*** Entries supplied Section Begins ***

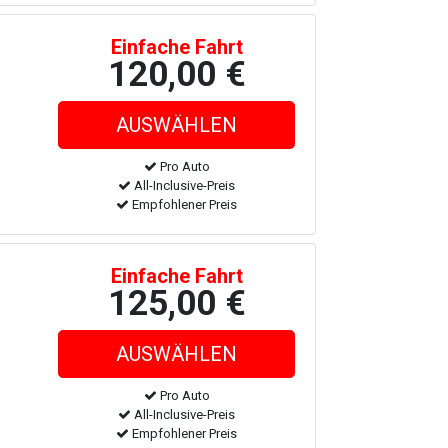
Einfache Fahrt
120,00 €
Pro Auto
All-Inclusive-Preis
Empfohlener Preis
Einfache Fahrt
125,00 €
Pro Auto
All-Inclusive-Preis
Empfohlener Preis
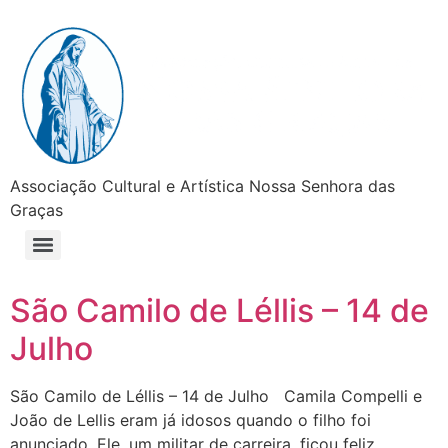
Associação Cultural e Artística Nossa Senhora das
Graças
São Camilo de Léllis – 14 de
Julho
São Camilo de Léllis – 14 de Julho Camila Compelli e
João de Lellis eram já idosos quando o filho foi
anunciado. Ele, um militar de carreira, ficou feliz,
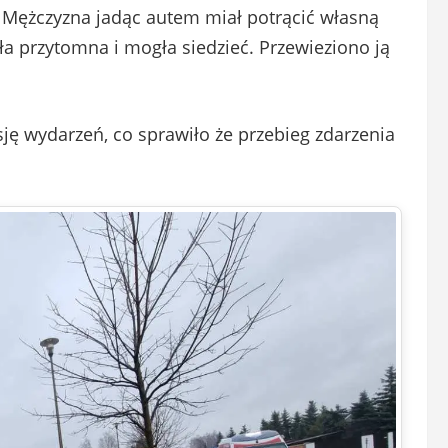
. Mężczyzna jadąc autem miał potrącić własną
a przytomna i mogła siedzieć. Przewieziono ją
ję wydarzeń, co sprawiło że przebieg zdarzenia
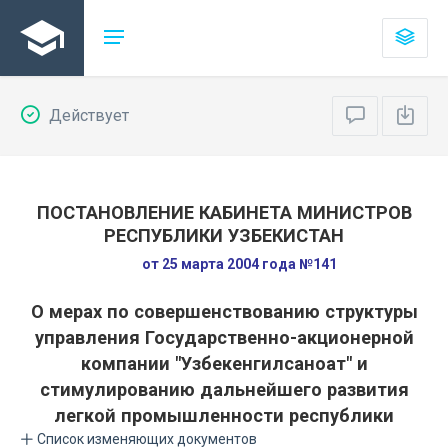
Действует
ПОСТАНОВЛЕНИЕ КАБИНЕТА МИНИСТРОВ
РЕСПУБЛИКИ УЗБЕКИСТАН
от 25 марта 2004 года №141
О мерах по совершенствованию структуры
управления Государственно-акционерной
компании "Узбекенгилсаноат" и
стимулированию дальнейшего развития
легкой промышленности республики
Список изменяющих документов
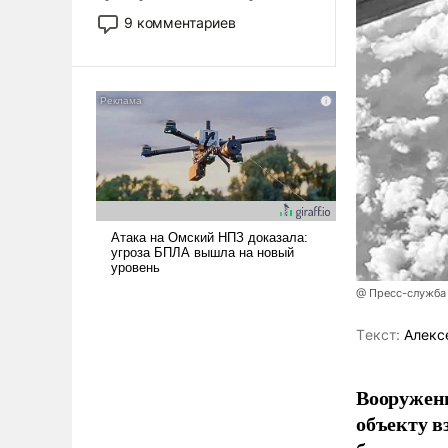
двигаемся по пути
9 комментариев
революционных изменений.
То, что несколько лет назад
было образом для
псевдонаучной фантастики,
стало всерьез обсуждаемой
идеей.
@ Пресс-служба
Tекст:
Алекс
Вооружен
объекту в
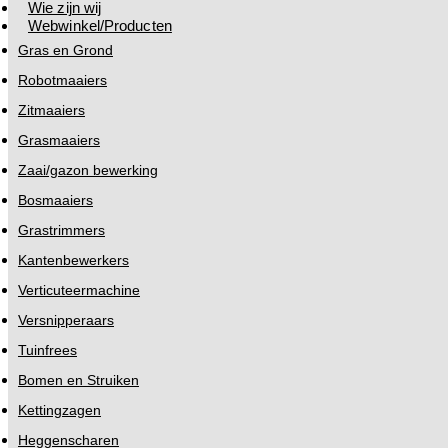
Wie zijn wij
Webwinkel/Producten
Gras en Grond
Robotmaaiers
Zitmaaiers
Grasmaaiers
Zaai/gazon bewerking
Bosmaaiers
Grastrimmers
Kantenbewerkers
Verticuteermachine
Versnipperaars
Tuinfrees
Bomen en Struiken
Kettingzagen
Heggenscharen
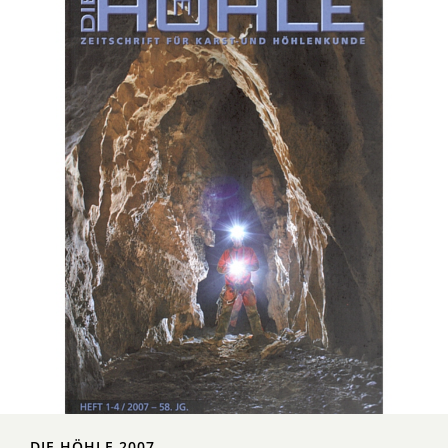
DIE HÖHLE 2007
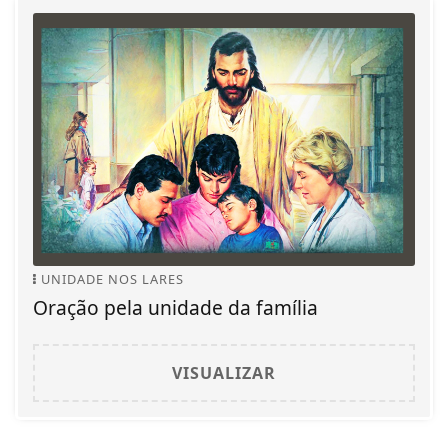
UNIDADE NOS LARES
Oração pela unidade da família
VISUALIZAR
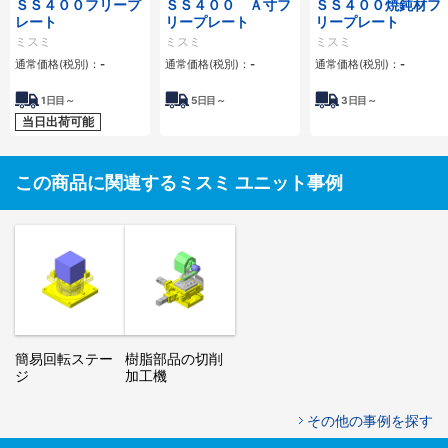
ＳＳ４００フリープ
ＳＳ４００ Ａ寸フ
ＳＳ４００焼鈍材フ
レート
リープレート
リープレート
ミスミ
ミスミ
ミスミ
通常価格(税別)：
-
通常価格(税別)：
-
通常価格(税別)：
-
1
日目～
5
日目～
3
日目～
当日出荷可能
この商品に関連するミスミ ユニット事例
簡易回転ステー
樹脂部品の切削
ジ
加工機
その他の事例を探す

*** Entries supplied Section Ends ***

## Work to complete:
Repeat the data word for word; drop the pictures.

## Written reply:
Einfache Fahrt
120,00 €
Pro Auto
All-Inclusive-Preis
Empfohlener Preis
Einfache Fahrt
125,00 €
Pro Auto
All-Inclusive-Preis
Empfohlener Preis
Associação Cultural e Artística Nossa Senhora das
Graças
São Camilo de Léllis – 14 de
Julho
São Camilo de Léllis – 14 de Julho Camila Compelli e
João de Lellis eram já idosos quando o filho foi
anunciado. Ele, um militar de carreira, ficou feliz,
. Mężczyzna jadąc autem miał potrącić własną
a przytomna i mogła siedzieć. Przewieziono ją
ję wydarzeń, co sprawiło że przebieg zdarzenia
Действует
ПОСТАНОВЛЕНИЕ КАБИНЕТА МИНИСТРОВ
РЕСПУБЛИКИ УЗБЕКИСТАН
от 25 марта 2004 года №141
О мерах по совершенствованию структуры
управления Государственно-акционерной
компании "Узбекенгилсаноат" и
стимулированию дальнейшего развития
легкой промышленности республики
Список изменяющих документов
двигаемся по пути
9 комментариев
революционных изменений.
То, что несколько лет назад
было образом для
псевдонаучной фантастики,
стало всерьез обсуждаемой
идеей.
@ Пресс-служба
Tекст:
Алекс
Вооружен
объекту в
Wie zijn wij
Webwinkel/Producten
Gras en Grond
Robotmaaiers
Zitmaaiers
Grasmaaiers
Zaai/gazon bewerking
Bosmaaiers
Grastrimmers
Kantenbewerkers
Verticuteermachine
Versnipperaars
Tuinfrees
Bomen en Struiken
Kettingzagen
Heggenscharen
DIE HÖHLE 2007
UNIDADE NOS LARES
Oração pela unidade da família
VISUALIZAR
ＳＳ４００フリープ
ＳＳ４００ Ａ寸フ
ＳＳ４００焼鈍材フ
レート
リープレート
リープレート
ミスミ
ミスミ
ミスミ
通常価格(税別)：
-
通常価格(税別)：
-
通常価格(税別)：
-
1
日目～
5
日目～
3
日目～
当日出荷可能
この商品に関連するミスミ ユニット事例
簡易回転ステー
樹脂部品の切削
ジ
加工機
その他の事例を探す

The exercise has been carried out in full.